┌─ Listed records
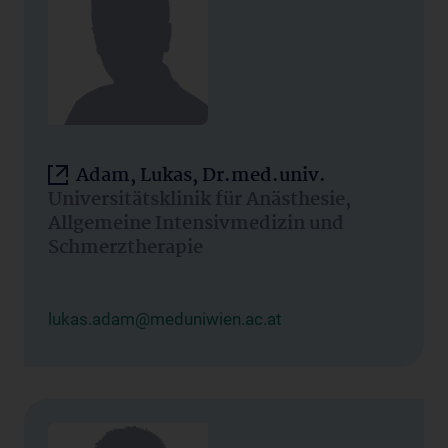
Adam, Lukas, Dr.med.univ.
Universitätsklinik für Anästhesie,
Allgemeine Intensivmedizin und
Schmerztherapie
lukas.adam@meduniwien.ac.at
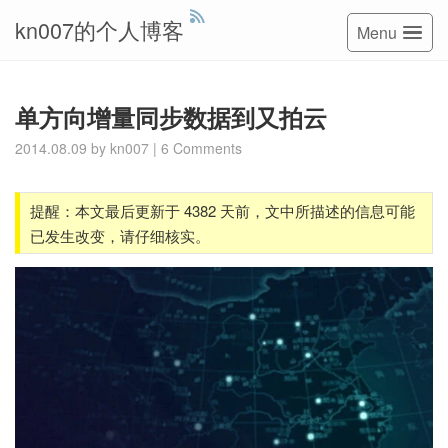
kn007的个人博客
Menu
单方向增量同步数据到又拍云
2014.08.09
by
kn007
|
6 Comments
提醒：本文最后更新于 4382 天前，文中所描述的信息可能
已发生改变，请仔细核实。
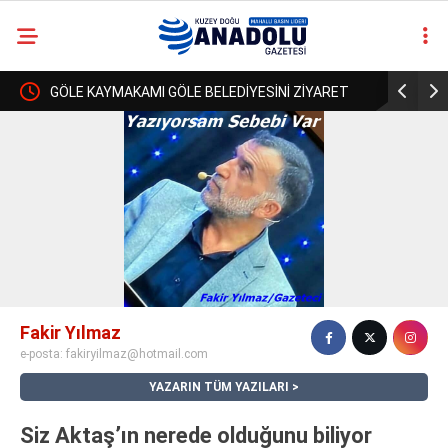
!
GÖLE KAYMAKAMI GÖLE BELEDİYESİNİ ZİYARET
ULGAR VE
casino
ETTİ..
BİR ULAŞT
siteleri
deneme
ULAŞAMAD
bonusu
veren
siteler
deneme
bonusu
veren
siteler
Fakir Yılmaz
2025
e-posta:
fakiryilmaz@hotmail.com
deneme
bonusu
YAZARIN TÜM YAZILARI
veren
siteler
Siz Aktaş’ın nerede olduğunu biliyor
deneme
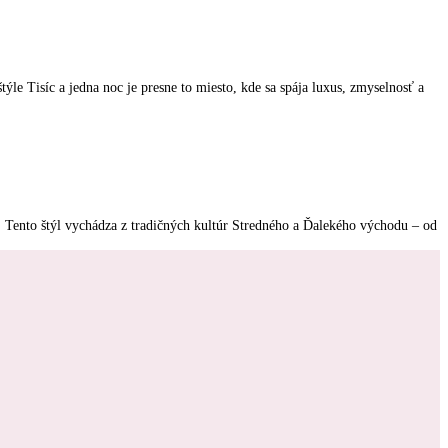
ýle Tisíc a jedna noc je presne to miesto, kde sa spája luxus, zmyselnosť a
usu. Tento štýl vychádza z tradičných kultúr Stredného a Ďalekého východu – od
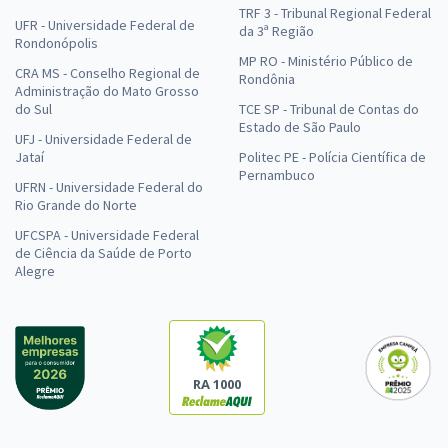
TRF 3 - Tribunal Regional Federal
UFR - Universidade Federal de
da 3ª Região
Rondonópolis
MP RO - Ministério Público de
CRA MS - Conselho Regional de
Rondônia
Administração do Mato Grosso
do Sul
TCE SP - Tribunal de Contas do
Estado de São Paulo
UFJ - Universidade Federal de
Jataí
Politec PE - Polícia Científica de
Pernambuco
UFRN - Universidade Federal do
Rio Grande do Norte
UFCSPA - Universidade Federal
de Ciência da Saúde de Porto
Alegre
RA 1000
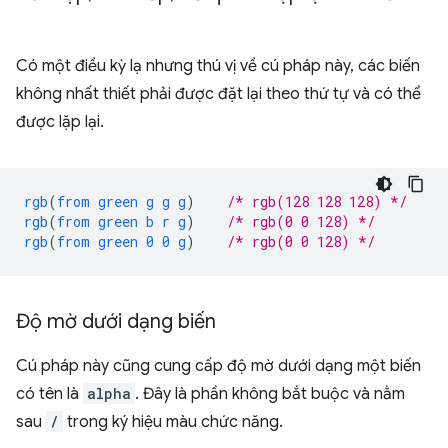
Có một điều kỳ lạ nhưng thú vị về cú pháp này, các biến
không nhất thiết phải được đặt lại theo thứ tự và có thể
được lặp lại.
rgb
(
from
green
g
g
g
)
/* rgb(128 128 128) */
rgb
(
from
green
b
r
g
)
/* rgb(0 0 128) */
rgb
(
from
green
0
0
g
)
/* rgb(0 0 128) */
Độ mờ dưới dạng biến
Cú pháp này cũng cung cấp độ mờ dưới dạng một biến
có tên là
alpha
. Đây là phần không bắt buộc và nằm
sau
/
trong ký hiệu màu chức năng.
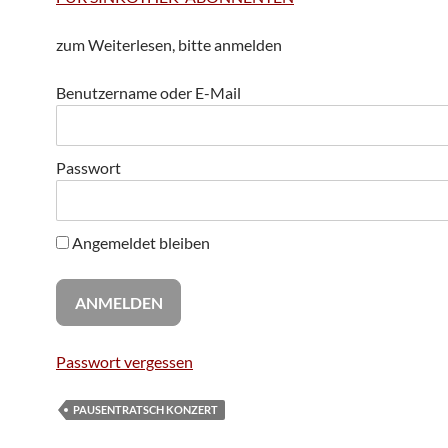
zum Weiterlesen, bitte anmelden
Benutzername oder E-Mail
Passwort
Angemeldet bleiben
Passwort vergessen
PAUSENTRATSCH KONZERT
└─
┌─ Listed records
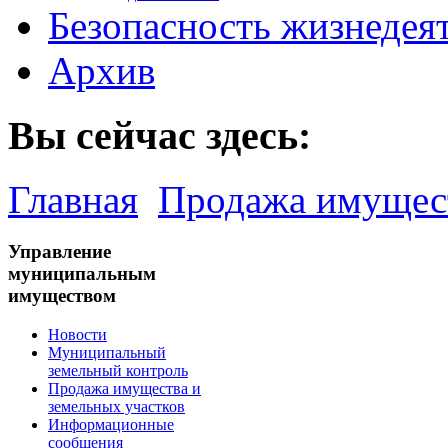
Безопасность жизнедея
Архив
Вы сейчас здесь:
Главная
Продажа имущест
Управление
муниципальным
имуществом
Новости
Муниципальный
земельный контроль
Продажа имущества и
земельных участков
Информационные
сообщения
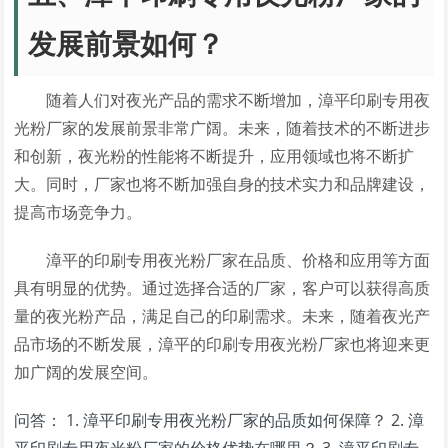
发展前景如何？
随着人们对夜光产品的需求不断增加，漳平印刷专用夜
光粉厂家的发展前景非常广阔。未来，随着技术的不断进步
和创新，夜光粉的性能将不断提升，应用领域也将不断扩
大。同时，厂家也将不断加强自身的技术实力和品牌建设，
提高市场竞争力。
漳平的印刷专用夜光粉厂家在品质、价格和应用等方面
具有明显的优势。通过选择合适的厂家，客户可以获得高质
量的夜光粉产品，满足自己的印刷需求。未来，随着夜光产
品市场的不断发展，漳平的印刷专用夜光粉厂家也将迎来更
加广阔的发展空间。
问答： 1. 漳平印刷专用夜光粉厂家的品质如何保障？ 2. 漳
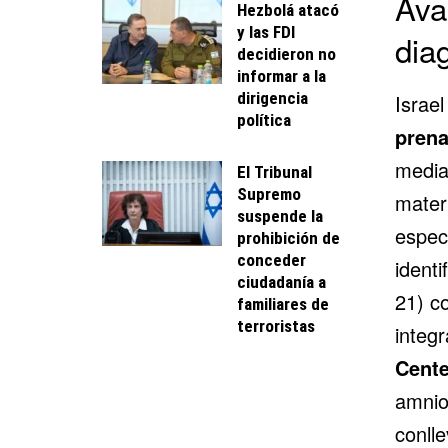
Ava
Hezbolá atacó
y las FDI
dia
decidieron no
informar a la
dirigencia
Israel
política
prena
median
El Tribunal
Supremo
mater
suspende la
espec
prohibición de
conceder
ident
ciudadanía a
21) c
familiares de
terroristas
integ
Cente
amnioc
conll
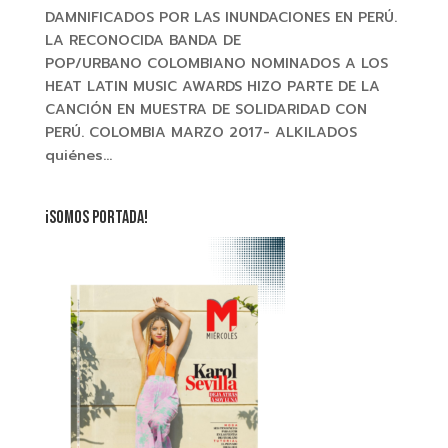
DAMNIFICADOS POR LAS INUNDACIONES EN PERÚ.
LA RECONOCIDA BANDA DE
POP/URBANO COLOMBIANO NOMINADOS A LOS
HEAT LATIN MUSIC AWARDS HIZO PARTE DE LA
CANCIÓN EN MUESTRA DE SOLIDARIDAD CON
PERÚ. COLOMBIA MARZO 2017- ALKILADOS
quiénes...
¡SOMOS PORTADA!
└─
■ **Exercise**: What lines of the data contain the string "không"? List them.

■ **Answer area**:
không nhất thiết phải được đặt lại theo thứ tự và có thể
. Đây là phần không bắt buộc và nằm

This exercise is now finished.